Intitolato semplicemente Diabolik (all’estero anche Danger: Diabolik) e diretto dal maestro dell’horror Mario Bava, questo film non riscosse all’epoca grande successo per poi, come spesso accade, essere riscoperto molti anni dopo guadagnando consensi di nicchia come esempio di quel cinema psichedelico e con voglia di rottura – soprattutto in colori, suoni musiche (qui di Ennio Morricone) – caratterizzante parecchie produzioni dell’epoca. Un po’ lungo nello svolgimento dell’azione, soprattutto nella parte iniziale di presentazione dei diversi personaggi dopo il primo grande furto (e relativo inseguimento) da parte del ‘cattivo’ mascherato, Diabolik è un insieme di più quadri che non puntano certo sulla recitazione di John Phillip Law (Diabolik) e della spesso spogliata Marisa Mell (Eva Kent) per far presa sul pubblico, ma al contrario mettono le percezioni dei sensi in primo piano.

Tranne i nomi e le ambientazioni, il film Diabolik non ha comunque molti punti in comune con l’originale a fumetti, perlomeno non ne ricalca in pieno la spietatezza e crudeltà delle prime storie (da qui anche la vicinanza a Fantômas) che un regista come Bava avrebbe potuto tranquillamente riprodurre con buona fedeltà, ma sembra invece allinearsi più alla sua evoluzione successiva meno efferata, anzi si potrebbe dire quasi normale.

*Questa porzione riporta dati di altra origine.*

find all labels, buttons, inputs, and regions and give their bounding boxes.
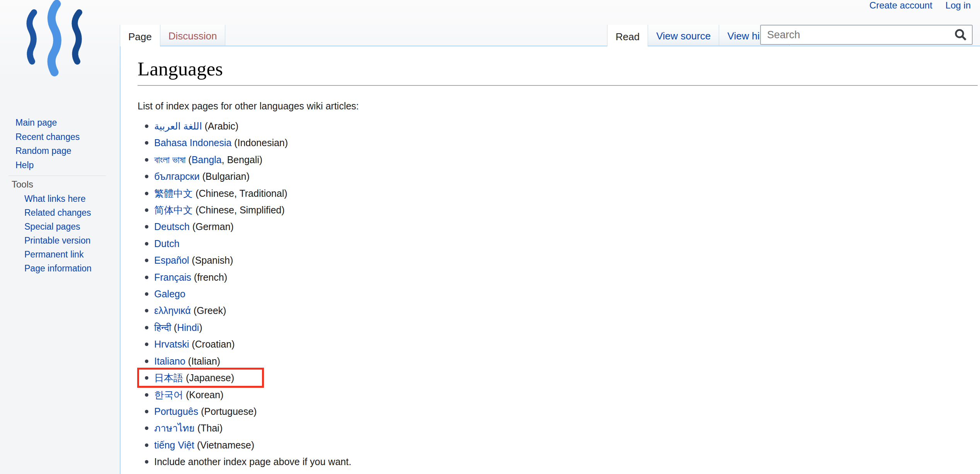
language-list-item: हिन्दी (Hindi) [138,319,972,336]
sidebar-nav: Main pageRecent changesRandom pageHelp [15,116,80,172]
personal-bar: Create account Log in [869,0,971,11]
list-item-text: (Japanese) [183,372,234,383]
language-list-item: বাংলা ভাষা (Bangla, Bengali) [138,152,972,168]
tools-item-what-links-here[interactable]: What links here [24,194,86,204]
tools-item-page-information[interactable]: Page information [24,263,92,273]
language-link[interactable]: ภาษาไทย [154,423,195,433]
steem-logo[interactable] [19,0,94,77]
language-list-item: اللغة العربية (Arabic) [138,118,972,135]
language-list-item: Galego [138,286,972,302]
list-item: Special pages [24,220,92,234]
sidebar-separator [9,176,106,176]
tools-heading: Tools [12,179,33,190]
sidebar-item-main-page[interactable]: Main page [15,118,57,128]
language-list-item: 한국어 (Korean) [138,387,972,403]
log-in-link[interactable]: Log in [946,0,971,11]
language-link[interactable]: Español [154,255,189,266]
list-item-text: ( [185,154,191,165]
language-link[interactable]: বাংলা ভাষা [154,154,185,165]
list-item-text: (Italian) [185,356,220,367]
language-link[interactable]: Português [154,406,198,417]
list-item: Recent changes [15,130,80,144]
list-item-text: (Chinese, Simplified) [193,205,285,215]
sidebar-tools: What links hereRelated changesSpecial pa… [24,192,92,275]
language-list-item: ελληνικά (Greek) [138,302,972,319]
list-item-text: , Bengali) [222,154,263,165]
language-list-item: Dutch [138,235,972,252]
search-box [760,25,973,45]
language-list-item: Hrvatski (Croatian) [138,336,972,353]
list-item-text: (Croatian) [189,339,235,350]
language-list-item: tiếng Việt (Vietnamese) [138,437,972,454]
tab-page[interactable]: Page [120,25,160,46]
tools-item-printable-version[interactable]: Printable version [24,235,90,246]
language-link[interactable]: اللغة العربية [154,121,202,131]
language-list: اللغة العربية (Arabic)Bahasa Indonesia (… [138,118,972,471]
language-link[interactable]: Dutch [154,238,179,249]
tools-item-related-changes[interactable]: Related changes [24,208,91,218]
content-left-border [120,46,121,474]
list-item-text: (Portuguese) [198,406,257,417]
tab-view-source[interactable]: View source [648,25,719,46]
language-list-item: ภาษาไทย (Thai) [138,420,972,436]
tab-discussion[interactable]: Discussion [160,25,226,46]
list-item-text: (Vietnamese) [194,440,254,450]
list-item-text: (Thai) [195,423,223,433]
list-item: What links here [24,192,92,206]
list-item-text: (Indonesian) [231,137,288,148]
language-link[interactable]: ελληνικά [154,305,191,316]
language-link[interactable]: Hindi [177,322,199,333]
language-link[interactable]: 简体中文 [154,205,193,215]
language-link[interactable]: Bahasa Indonesia [154,137,231,148]
language-link[interactable]: 繁體中文 [154,188,193,199]
create-account-link[interactable]: Create account [869,0,932,11]
language-link[interactable]: tiếng Việt [154,440,194,450]
list-item: Printable version [24,234,92,247]
language-list-item: Include another index page above if you … [138,454,972,470]
list-item: Random page [15,144,80,158]
language-link[interactable]: Hrvatski [154,339,189,350]
page-tabs: PageDiscussion [120,25,225,46]
list-item-text: ( [171,322,177,333]
content-area: Languages List of index pages for other … [121,46,980,474]
language-list-item: Português (Portuguese) [138,403,972,420]
search-button[interactable] [949,26,972,44]
intro-text: List of index pages for other languages … [138,101,980,112]
search-input[interactable] [761,26,949,44]
language-list-item: Deutsch (German) [138,218,972,235]
language-link[interactable]: हिन्दी [154,322,171,333]
sidebar-item-help[interactable]: Help [15,160,34,170]
language-list-item: 简体中文 (Chinese, Simplified) [138,202,972,218]
list-item-text: (German) [190,221,234,232]
list-item-text: (french) [191,272,227,283]
tab-read[interactable]: Read [607,25,648,46]
language-link[interactable]: Français [154,272,191,283]
language-list-item: 日本語 (Japanese) [138,370,972,386]
list-item-text: (Bulgarian) [199,171,249,182]
language-list-item: Español (Spanish) [138,252,972,269]
language-link[interactable]: Italiano [154,356,185,367]
language-list-item: Italiano (Italian) [138,353,972,370]
list-item: Page information [24,261,92,275]
search-icon [954,28,968,42]
content-top-border [120,46,980,46]
language-link[interactable]: Galego [154,288,185,299]
list-item-text: Include another index page above if you … [154,456,351,467]
list-item-text: ) [199,322,202,333]
sidebar-item-recent-changes[interactable]: Recent changes [15,132,80,142]
language-link[interactable]: 日本語 [154,372,183,383]
sidebar-item-random-page[interactable]: Random page [15,146,71,156]
list-item-text: (Spanish) [189,255,233,266]
tools-item-permanent-link[interactable]: Permanent link [24,249,83,259]
tools-item-special-pages[interactable]: Special pages [24,222,80,232]
language-list-item: 繁體中文 (Chinese, Traditional) [138,185,972,202]
language-list-item: Français (french) [138,269,972,286]
language-link[interactable]: Bangla [192,154,222,165]
language-link[interactable]: български [154,171,199,182]
page-title: Languages [138,57,978,86]
language-list-item: български (Bulgarian) [138,168,972,185]
list-item: Permanent link [24,247,92,261]
language-link[interactable]: Deutsch [154,221,190,232]
list-item-text: (Greek) [191,305,226,316]
language-link[interactable]: 한국어 [154,389,183,400]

Del resto sulla carta il suo personaggio – così come quello di Eva – ha seguito nei suoi cambiamenti il vento dell’epoca in cui viveva, e sono negli anni stati prodotti anche alcuni trattati che lo riguardano, per cui la curiosità è di scoprire a quale suo volto hanno oggi deciso di ispirarsi gli sceneggiatori per la la serie televisiva in uscita il prossimo anno e se ci sarà il giusto equilibrio tra trama, effetti speciali e… pugnali.

Del film di Bava restano intanto le trovate ipnotiche della caverna rifugio di Diabolik, i costumi (indossati e tolti) e le inquadrature per una storia comunque divertente e con qualche evidente segno dei tempi in cui venne girata, come le scene di nudo censurate attraverso escamotage scenografici secondo la scuola del vedi non vedi. Buona la prestazione di Michel Piccoli nel ruolo dell’ispettore Ginko, del grande Adolfo Celi – inspiegabilmente doppiato – in quello del cattivo Ralph Valmont, e del ‘fumettoso’ Terry-Thomas. Peccato per il finale rimasto in parte aperto in vista di un seguito che in realtà non c’è mai stato.